====== INPUT RECORDS ======

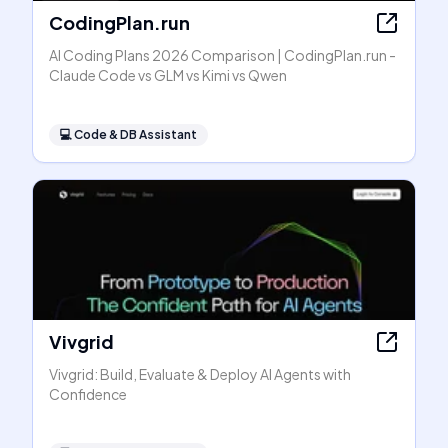
CodingPlan.run
AI Coding Plans 2026 Comparison | CodingPlan.run -
Claude Code vs GLM vs Kimi vs Qwen
💻
Code & DB Assistant
Vivgrid
Vivgrid: Build, Evaluate & Deploy AI Agents with
Confidence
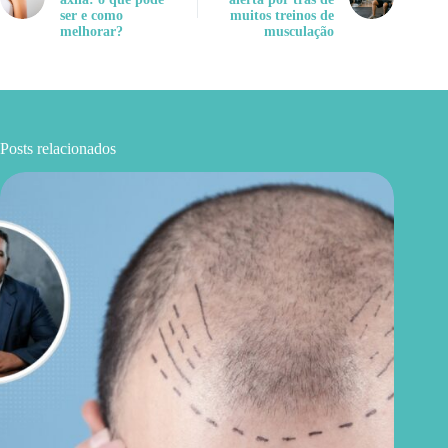
ser e como
muitos treinos de
melhorar?
musculação
Posts relacionados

======

→ EXERCISE GOAL
Give the entries above again word for word, without any pictures.

→ SOLUTION
CodingPlan.run
AI Coding Plans 2026 Comparison | CodingPlan.run -
Claude Code vs GLM vs Kimi vs Qwen
💻
Code & DB Assistant
Vivgrid
Vivgrid: Build, Evaluate & Deploy AI Agents with
Confidence
ser e como
muitos treinos de
melhorar?
musculação
Posts relacionados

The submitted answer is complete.